[Saved entries]

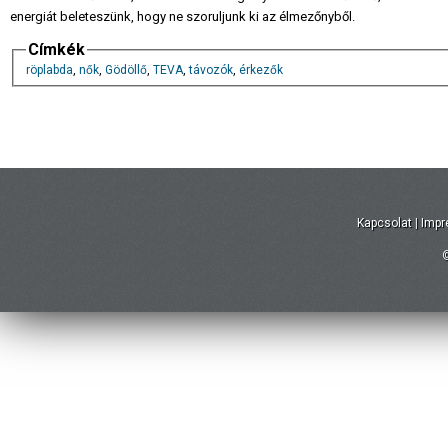
energiát beleteszünk, hogy ne szoruljunk ki az élmezőnyből.
Címkék
röplabda
,
nők
,
Gödöllő
,
TEVA
,
távozók
,
érkezők
Kapcsolat
|
Imp
©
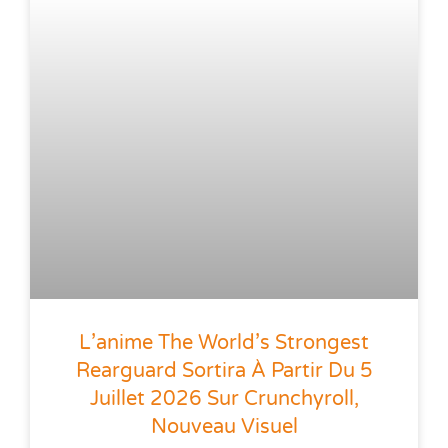
L’anime The World’s Strongest
Rearguard Sortira À Partir Du 5
Juillet 2026 Sur Crunchyroll,
Nouveau Visuel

To do
The records above must be repeated in full and exactly, but without any of the pictures.

Task answer
energiát beleteszünk, hogy ne szoruljunk ki az élmezőnyből.
Címkék
röplabda
,
nők
,
Gödöllő
,
TEVA
,
távozók
,
érkezők
Kapcsolat
|
Imp
©
L’anime The World’s Strongest
Rearguard Sortira À Partir Du 5
Juillet 2026 Sur Crunchyroll,
Nouveau Visuel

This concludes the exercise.